Information given: Begin

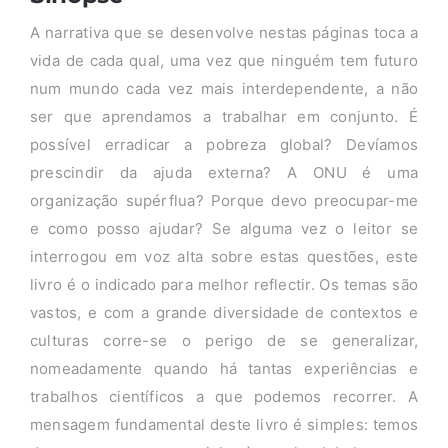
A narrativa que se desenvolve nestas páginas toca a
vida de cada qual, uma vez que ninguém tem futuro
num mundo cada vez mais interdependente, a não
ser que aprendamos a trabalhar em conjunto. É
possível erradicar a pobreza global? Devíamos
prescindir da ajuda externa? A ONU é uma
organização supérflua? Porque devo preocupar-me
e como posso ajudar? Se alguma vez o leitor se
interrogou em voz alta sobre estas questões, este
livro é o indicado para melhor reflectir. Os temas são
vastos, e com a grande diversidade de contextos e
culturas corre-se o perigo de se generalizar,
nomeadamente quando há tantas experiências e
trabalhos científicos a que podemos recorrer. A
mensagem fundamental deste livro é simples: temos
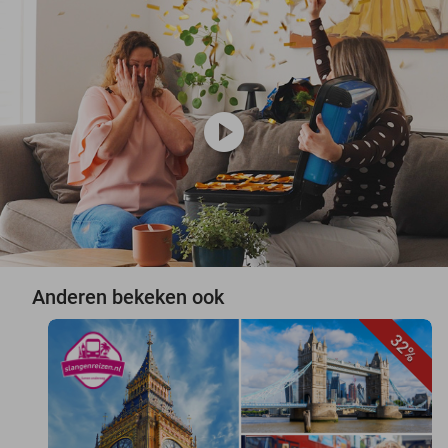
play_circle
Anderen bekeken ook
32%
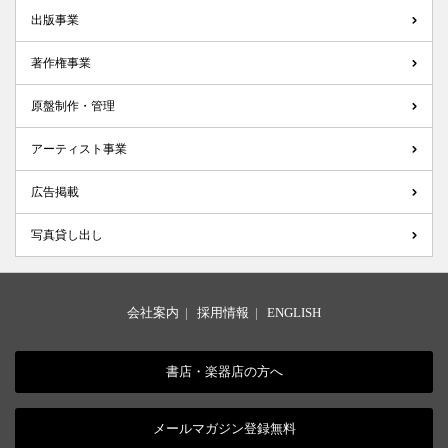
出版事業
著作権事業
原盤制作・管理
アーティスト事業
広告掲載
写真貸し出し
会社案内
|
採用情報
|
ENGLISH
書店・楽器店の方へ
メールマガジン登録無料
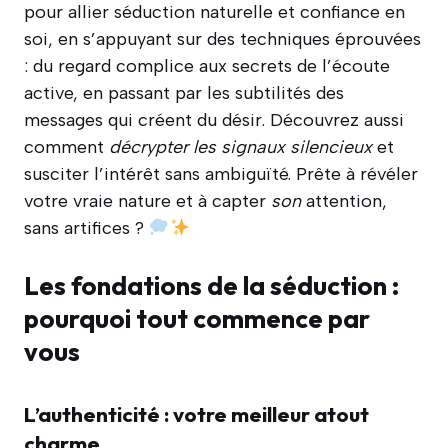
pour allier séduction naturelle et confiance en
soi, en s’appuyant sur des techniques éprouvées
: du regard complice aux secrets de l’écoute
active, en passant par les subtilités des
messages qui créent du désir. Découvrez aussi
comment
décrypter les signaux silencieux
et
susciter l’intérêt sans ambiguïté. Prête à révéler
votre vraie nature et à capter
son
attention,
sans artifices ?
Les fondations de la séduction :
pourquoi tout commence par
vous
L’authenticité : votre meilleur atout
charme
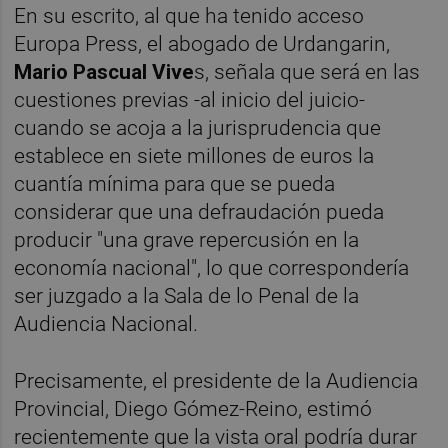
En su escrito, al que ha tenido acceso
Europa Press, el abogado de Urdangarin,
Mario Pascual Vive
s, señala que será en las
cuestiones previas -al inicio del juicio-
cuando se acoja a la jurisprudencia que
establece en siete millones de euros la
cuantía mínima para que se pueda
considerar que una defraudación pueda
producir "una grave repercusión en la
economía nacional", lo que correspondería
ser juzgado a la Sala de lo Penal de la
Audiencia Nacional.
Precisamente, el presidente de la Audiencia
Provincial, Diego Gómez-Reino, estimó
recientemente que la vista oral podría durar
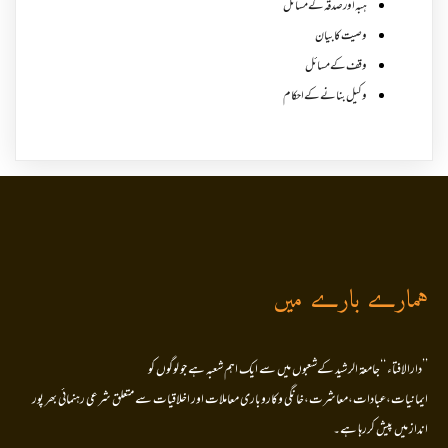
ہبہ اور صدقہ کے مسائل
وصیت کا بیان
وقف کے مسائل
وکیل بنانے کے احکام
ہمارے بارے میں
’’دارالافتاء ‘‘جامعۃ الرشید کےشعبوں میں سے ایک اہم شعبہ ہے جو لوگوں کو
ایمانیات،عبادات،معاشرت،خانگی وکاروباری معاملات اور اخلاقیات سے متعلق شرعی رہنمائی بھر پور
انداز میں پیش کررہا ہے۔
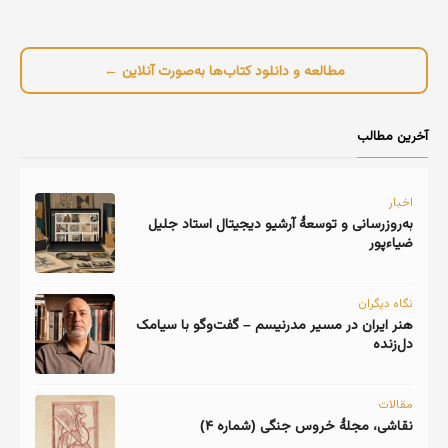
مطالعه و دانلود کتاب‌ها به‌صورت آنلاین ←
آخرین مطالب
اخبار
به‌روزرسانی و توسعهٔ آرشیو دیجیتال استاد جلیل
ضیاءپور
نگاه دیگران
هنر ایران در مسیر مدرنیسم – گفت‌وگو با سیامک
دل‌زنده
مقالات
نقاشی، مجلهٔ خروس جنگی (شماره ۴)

Information given: End
Information given: Begin

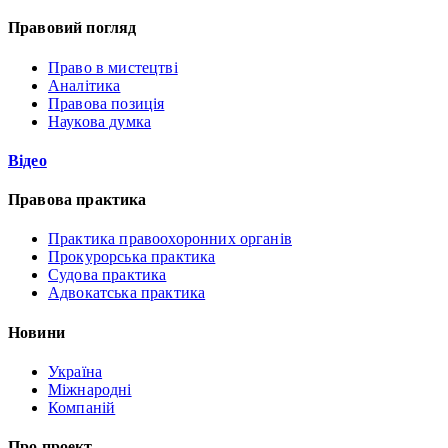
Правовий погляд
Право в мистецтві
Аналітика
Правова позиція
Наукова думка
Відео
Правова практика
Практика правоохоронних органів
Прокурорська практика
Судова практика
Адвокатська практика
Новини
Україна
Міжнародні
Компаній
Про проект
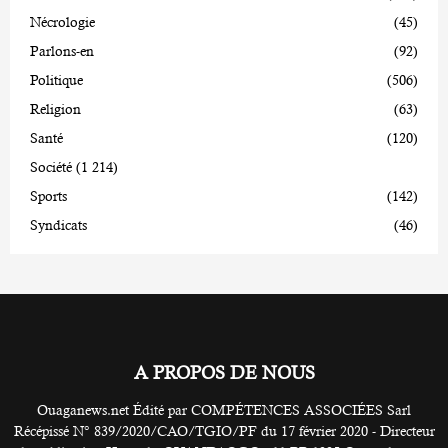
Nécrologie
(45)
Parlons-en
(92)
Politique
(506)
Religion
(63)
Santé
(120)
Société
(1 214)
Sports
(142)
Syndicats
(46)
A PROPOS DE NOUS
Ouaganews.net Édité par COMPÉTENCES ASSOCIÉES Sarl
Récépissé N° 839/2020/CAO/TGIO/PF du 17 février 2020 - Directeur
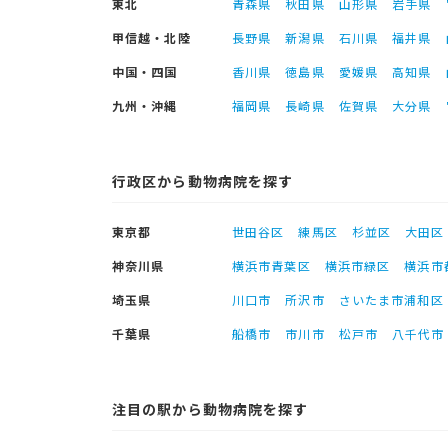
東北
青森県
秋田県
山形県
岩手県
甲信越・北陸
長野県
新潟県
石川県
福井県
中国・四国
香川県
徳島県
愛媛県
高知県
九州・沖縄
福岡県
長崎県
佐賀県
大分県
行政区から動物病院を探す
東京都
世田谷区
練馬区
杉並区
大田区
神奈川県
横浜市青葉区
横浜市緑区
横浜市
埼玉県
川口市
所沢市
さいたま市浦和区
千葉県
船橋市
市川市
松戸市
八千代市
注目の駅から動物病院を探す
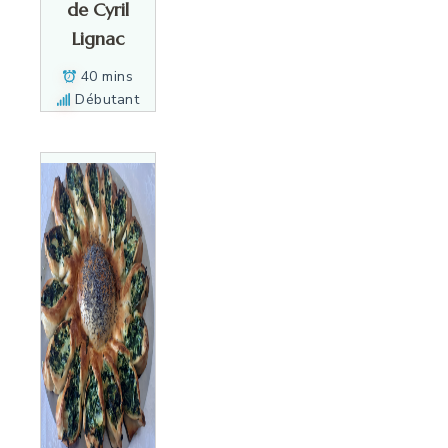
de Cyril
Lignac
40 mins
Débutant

Information given: End

### Task item
If a line of the records includes the string "livro", copy it out.

### Written solution
livro é o indicado para melhor reflectir. Os temas são
mensagem fundamental deste livro é simples: temos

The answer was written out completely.